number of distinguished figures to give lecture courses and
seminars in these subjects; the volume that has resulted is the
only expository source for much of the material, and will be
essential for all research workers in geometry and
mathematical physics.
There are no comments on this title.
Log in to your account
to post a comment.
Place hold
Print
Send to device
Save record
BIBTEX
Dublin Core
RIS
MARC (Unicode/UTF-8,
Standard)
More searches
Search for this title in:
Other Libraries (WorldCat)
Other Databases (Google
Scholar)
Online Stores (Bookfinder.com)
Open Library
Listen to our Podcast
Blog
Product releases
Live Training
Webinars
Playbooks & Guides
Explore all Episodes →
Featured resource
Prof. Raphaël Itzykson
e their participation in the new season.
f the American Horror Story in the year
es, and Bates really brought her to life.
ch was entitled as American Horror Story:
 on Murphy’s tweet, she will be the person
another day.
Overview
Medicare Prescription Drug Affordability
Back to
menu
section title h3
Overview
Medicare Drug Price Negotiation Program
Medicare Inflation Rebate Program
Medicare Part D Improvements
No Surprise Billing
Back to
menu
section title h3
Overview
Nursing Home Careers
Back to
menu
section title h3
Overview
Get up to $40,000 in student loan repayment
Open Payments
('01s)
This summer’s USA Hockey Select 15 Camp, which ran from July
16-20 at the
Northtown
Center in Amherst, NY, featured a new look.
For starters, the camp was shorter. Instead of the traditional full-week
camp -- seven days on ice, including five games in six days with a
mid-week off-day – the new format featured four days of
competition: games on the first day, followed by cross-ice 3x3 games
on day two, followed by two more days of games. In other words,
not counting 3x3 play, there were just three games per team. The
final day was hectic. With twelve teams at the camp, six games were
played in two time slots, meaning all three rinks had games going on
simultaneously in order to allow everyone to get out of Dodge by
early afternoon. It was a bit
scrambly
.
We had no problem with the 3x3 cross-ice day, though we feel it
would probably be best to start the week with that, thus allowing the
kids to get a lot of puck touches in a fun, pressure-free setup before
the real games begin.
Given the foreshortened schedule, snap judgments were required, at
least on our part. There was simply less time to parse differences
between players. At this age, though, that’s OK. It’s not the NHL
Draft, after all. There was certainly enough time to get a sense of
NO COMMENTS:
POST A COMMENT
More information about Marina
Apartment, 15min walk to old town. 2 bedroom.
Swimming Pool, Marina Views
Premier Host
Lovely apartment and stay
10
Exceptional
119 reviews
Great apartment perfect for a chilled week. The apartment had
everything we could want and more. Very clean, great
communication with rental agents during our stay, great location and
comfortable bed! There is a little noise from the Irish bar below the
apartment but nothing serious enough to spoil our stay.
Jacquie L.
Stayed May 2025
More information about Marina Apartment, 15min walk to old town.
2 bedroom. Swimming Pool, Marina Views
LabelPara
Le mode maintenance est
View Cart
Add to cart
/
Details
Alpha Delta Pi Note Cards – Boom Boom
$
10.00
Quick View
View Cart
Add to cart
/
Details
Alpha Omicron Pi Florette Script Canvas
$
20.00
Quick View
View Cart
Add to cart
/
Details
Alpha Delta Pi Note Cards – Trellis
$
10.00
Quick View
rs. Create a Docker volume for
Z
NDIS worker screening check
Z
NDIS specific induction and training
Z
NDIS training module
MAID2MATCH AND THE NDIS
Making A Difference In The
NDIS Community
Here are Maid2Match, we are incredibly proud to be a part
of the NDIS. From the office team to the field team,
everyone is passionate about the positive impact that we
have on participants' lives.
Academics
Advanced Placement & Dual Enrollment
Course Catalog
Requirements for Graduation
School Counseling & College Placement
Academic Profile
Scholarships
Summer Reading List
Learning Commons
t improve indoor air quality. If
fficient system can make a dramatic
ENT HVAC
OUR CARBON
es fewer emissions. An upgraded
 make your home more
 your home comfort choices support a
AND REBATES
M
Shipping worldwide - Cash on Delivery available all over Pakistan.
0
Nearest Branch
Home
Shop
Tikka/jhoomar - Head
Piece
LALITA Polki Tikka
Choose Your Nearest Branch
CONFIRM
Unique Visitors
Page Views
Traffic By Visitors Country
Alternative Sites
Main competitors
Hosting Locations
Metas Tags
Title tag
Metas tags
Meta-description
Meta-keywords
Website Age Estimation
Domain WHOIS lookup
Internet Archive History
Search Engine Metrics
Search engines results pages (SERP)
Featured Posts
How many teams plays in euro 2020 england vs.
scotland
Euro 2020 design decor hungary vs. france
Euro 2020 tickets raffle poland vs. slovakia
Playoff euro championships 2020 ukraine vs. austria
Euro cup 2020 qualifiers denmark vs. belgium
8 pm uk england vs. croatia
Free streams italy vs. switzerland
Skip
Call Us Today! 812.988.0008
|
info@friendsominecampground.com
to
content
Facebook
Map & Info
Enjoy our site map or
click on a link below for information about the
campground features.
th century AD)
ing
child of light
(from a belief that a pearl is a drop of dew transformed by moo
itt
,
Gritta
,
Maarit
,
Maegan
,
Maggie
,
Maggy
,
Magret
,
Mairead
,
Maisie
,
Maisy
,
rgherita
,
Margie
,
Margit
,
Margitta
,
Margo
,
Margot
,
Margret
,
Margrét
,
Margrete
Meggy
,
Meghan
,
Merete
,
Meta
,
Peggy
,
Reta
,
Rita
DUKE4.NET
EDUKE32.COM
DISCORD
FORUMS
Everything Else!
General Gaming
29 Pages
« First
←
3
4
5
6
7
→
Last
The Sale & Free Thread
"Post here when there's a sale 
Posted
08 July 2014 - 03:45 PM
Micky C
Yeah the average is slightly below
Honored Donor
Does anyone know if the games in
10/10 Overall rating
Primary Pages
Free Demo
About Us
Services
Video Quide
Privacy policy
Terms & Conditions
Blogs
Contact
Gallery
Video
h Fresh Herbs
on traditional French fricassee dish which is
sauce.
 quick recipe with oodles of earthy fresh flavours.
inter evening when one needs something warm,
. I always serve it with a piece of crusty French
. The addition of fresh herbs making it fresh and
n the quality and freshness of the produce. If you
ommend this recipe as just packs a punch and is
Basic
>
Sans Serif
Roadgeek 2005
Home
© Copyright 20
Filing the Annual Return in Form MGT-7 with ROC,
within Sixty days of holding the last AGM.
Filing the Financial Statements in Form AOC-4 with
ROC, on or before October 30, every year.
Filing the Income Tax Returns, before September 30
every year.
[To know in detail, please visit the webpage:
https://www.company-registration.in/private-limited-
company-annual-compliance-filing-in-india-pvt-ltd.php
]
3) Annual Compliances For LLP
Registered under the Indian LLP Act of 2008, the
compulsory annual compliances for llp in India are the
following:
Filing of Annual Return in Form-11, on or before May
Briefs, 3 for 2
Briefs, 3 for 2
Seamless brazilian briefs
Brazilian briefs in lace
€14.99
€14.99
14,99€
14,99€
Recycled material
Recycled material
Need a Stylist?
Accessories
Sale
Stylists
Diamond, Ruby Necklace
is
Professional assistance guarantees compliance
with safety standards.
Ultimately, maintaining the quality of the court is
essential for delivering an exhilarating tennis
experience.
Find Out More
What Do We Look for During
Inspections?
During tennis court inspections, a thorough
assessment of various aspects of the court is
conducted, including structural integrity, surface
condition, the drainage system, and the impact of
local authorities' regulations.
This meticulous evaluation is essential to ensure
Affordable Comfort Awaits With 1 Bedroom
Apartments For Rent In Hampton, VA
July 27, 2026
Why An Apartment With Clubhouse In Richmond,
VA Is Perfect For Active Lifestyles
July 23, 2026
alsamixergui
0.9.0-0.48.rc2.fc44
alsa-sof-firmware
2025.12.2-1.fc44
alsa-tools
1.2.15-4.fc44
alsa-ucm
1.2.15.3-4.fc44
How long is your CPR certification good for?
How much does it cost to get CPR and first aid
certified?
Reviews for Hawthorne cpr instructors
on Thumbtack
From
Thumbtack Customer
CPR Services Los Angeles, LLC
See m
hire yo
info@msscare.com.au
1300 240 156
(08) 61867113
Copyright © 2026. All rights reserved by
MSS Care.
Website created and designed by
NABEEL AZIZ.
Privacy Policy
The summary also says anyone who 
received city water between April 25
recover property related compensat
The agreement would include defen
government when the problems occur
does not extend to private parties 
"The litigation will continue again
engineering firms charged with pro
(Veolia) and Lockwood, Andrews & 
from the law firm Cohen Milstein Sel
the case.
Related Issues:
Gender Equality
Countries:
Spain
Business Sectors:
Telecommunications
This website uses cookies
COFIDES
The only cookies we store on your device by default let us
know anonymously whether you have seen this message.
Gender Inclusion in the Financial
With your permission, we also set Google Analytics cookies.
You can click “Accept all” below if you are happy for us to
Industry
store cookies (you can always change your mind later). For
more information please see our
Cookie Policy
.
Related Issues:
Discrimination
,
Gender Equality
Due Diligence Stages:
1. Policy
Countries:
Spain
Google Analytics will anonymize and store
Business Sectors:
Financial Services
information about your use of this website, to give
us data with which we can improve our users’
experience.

○ ○ ○ ○ ○

— WHAT YOU SHOULD DO —
Retype the entries above exactly, but only from the line containing "3) Annual Compliances For LLP" through the line containing "conducted, including structural", both included.

— TASK RESULT —
3) Annual Compliances For LLP
Registered under the Indian LLP Act of 2008, the
compulsory annual compliances for llp in India are the
following:
Filing of Annual Return in Form-11, on or before May
Briefs, 3 for 2
Briefs, 3 for 2
Seamless brazilian briefs
Brazilian briefs in lace
€14.99
€14.99
14,99€
14,99€
Recycled material
Recycled material
Need a Stylist?
Accessories
Sale
Stylists
Diamond, Ruby Necklace
is
Professional assistance guarantees compliance
with safety standards.
Ultimately, maintaining the quality of the court is
essential for delivering an exhilarating tennis
experience.
Find Out More
What Do We Look for During
Inspections?
During tennis court inspections, a thorough
assessment of various aspects of the court is
conducted, including structural integrity, surface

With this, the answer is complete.